Attention is drawn to the possibility that some of the elements of this document may be the subject of
patent rights. CEN shall not be held responsible for identifying any or all such patent rights.
This document supersedes EN 16479:2014.
Any feedback and questions on this document should be directed to the users’ national standards body.
A complete listing of these bodies can be found on the CEN website.
According to the CEN-CENELEC Internal Regulations, the national standards organisations of the
following countries are bound to implement this European Standard: Austria, Belgium, Bulgaria, Croatia,
Cyprus, Czech Republic, Denmark, Estonia, Finland, France, Germany, Greece, Hungary, Iceland, Ireland,
Italy, Latvia, Lithuania, Luxembourg, Malta, Netherlands, Norway, Poland, Portugal, Republic of North
Macedonia, Romania, Serbia, Slovakia, Slovenia, Spain, Sweden, Switzerland, Türkiye and the United
Kingdom.
Introduction
This document is a product standard for automatic sampling devices (samplers) for water and waste
water. It specifies general requirements, performance requirements, and procedures for the conformity
testing of samplers.
The general requirements include functional facilities that samplers need to meet users’ applications and
information that needs to be included in associated documents. Conformity with these requirements is
verified by inspection. The performance requirements define the capability of a sampler to collect
samples of water reliably. Conformity with these requirements is determined by testing carried out in a
laboratory under controlled conditions. Statistical procedures are defined for evaluation of the
conformity test data and some example calculations are provided.
The sample volume over which the test procedures will be applied, the “set sample volume”, is not
specified. It is for the sampler manufacturer and/or the user to decide on the required set sample volume
taking into account varying national commercial markets and regulatory requirements.
These requirements and statistical procedures take into account those specified in ISO 5667-10:2020 [1]
for automatic samplers. Samplers that are shown, by means of the tests, to conform to the requirements
specified in this document are considered to be fit for purpose. However, this document does not cover
the installation and on-going use of samplers.
This document is associated with EN 17075 [2] which covers measuring devices for water and waste
water.
Automatic sampling devices are widely used for compliance monitoring purposes under national and
European regulations.
The use of an automatic sampling device, for example in a hazardous environment, can also be subject to
national, European and international rules and legislation governing the safety of products.
1 Scope
This document specifies general requirements, performance requirements and conformity test
procedures for automatic sampling devices (samplers) for water and waste water that:
— sample water and waste water from non-pressurized (i.e. open to atmosphere) channels or vessels;
— sample over extended periods to collect discrete or composite samples based on time, event or flow
proportional sampling.
It does not include sampling systems built into online and in-line analysers.
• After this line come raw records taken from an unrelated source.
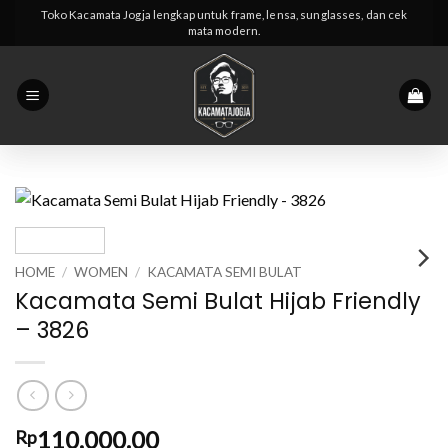
Skip
Toko Kacamata Jogja lengkap untuk frame, lensa, sunglasses, dan cek
mata modern.
to
content
HOME
/
WOMEN
/
KACAMATA SEMI BULAT
Kacamata Semi Bulat Hijab Friendly
– 3826
110,000.00
Rp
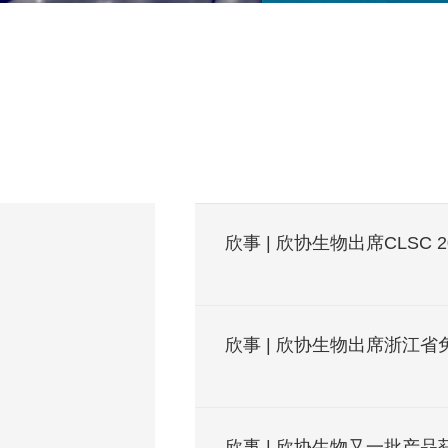
欣事 | 欣协生物出席CLSC 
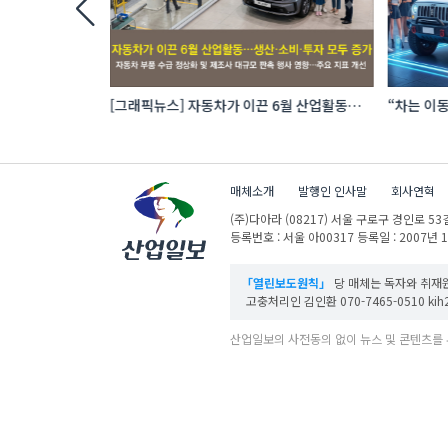
 로봇 파운드리
[그래픽뉴스] 자동차가 이끈 6월 산업활동…
“차는 이동
생산·소비·투자 모두 증가
자동차 애
매체소개
발행인 인사말
회사연혁
(주)다아라
(08217) 서울 구로구 경인로 53길
등록번호 : 서울 아00317
등록일 : 2007년 
「열린보도원칙」
당 매체는 독자와 취재원
고충처리인 김인환 070-7465-0510 kih27
산업일보의 사전동의 없이 뉴스 및 콘텐츠를 
ⓒ DAARA Co., Ltd. All Rights Reserved.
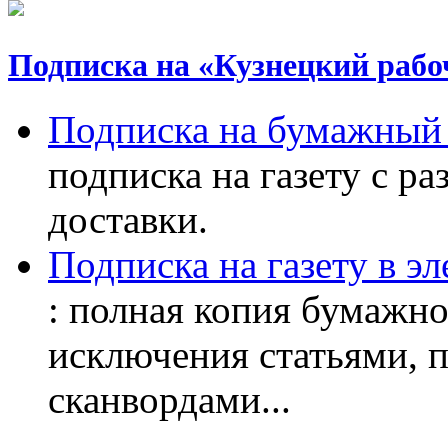
Подписка на «Кузнецкий рабо
Подписка на бумажный 
подписка на газету с р
доставки.
Подписка на газету в э
: полная копия бумажног
исключения статьями, 
сканвордами...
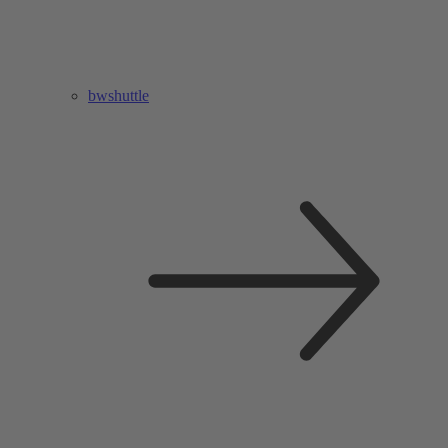
bwshuttle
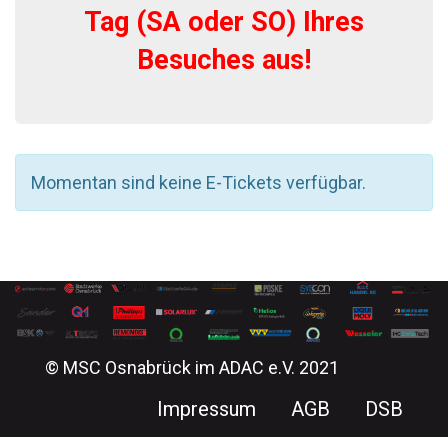
Tag (SA oder SO) Ihres
Besuches aus!
Momentan sind keine E-Tickets verfügbar.
© MSC Osnabrück im ADAC e.V. 2021
Impressum
AGB
DSB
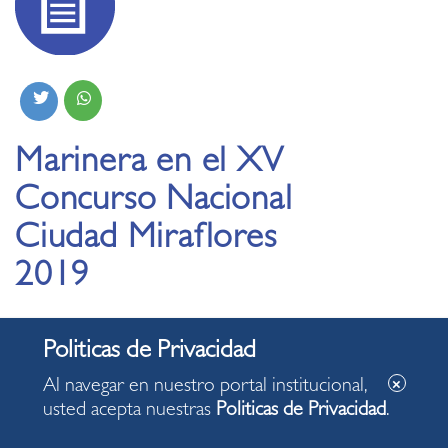
Marinera en el XV
Concurso Nacional
Ciudad Miraflores
2019
16.07.2019
Al navegar en nuestro portal institucional,
usted acepta nuestras
Politicas de Privacidad
.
The general requirements include functional facilities that samplers need to meet users’ applications and
information that needs to be included in associated documents.
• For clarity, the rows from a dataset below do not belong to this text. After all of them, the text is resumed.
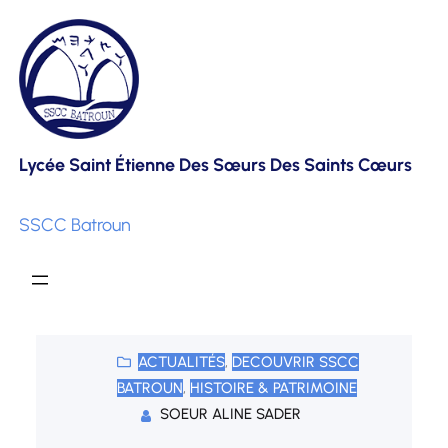
Skip
to
content
Lycée Saint Étienne Des Sœurs Des Saints Cœurs
SSCC Batroun
ACTUALITÉS
, 
DECOUVRIR SSCC
BATROUN
, 
HISTOIRE & PATRIMOINE
SOEUR ALINE SADER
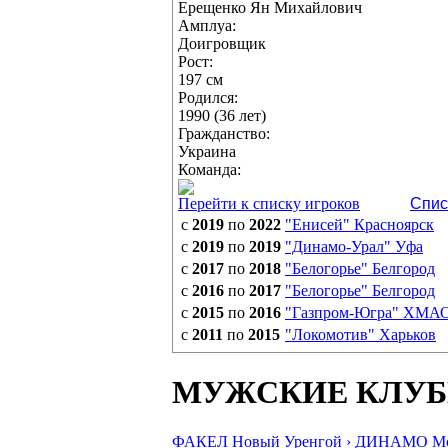
Ерещенко Ян Михайлович
Амплуа:
Доигровщик
Рост:
197 см
Родился:
1990 (36 лет)
Гражданство:
Украина
Команда:
Перейти к списку игроков
Спис
с
2019
по
2022
"Енисей" Красноярск
с
2019
по
2019
"Динамо-Урал" Уфа
с
2017
по
2018
"Белогорье" Белгород
с
2016
по
2017
"Белогорье" Белгород
с
2015
по
2016
"Газпром-Югра" ХМА
с
2011
по
2015
"Локомотив" Харьков
МУЖСКИЕ КЛУ
ФАКЕЛ Новый Уренгой ›
ДИНАМО Мос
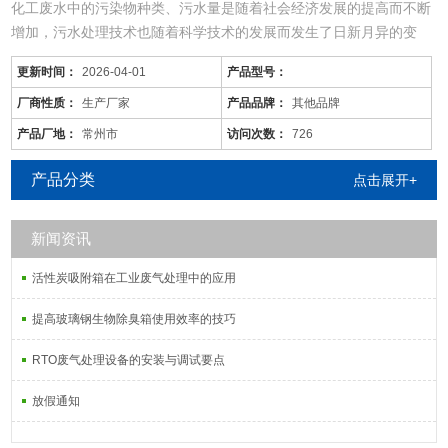
化工废水中的污染物种类、污水量是随着社会经济发展的提高而不断
增加，污水处理技术也随着科学技术的发展而发生了日新月异的变
化，同时，旧的污水处理技术也不断被革新和发展着。尤其现在的化
更新时间：
2026-04-01
产品型号：
工废水中的污染物是多种多样的，往往用一种工艺是不能将废水中所
有的污染物去除殆尽的。用物化工艺将化工废水处理到排放标准难度
厂商性质：
生产厂家
产品品牌：
其他品牌
很大，而且运行成本较高；化工废水含较多的难降解有机物，可生化
产品厂地：
常州市
访问次数：
726
性差，而且化工
产品分类
点击展开+
新闻资讯
活性炭吸附箱在工业废气处理中的应用
提高玻璃钢生物除臭箱使用效率的技巧
RTO废气处理设备的安装与调试要点
放假通知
The test procedures specify uniform methods to be used when determining key performance
characteristics of samplers at one or more set sample volume. It is for the sampler manufacturer and/or
user to decide on the required set sample volume(s). All of the test procedures are to be carried out under
laboratory conditions. It is recognized that for some samplers, certain test procedures are not applicable.
Statistical procedures are specified for evaluation of the test data. Some example calculations are
provided.
Specific sample integrity requirements are specified for samplers to be used for the collection of samples
of final effluent or influent for the purpose of monitoring the performance of urban waste water
treatment works. Samplers to be used for other industrial applications do not need to be assessed against
these specific sample integrity requirements.
This document does not cover the installation and on-going use of samplers.
2 Normative references
There are no normative references in this document.
3 Terms and definitions
For the purposes of this document, the following terms and definitions apply.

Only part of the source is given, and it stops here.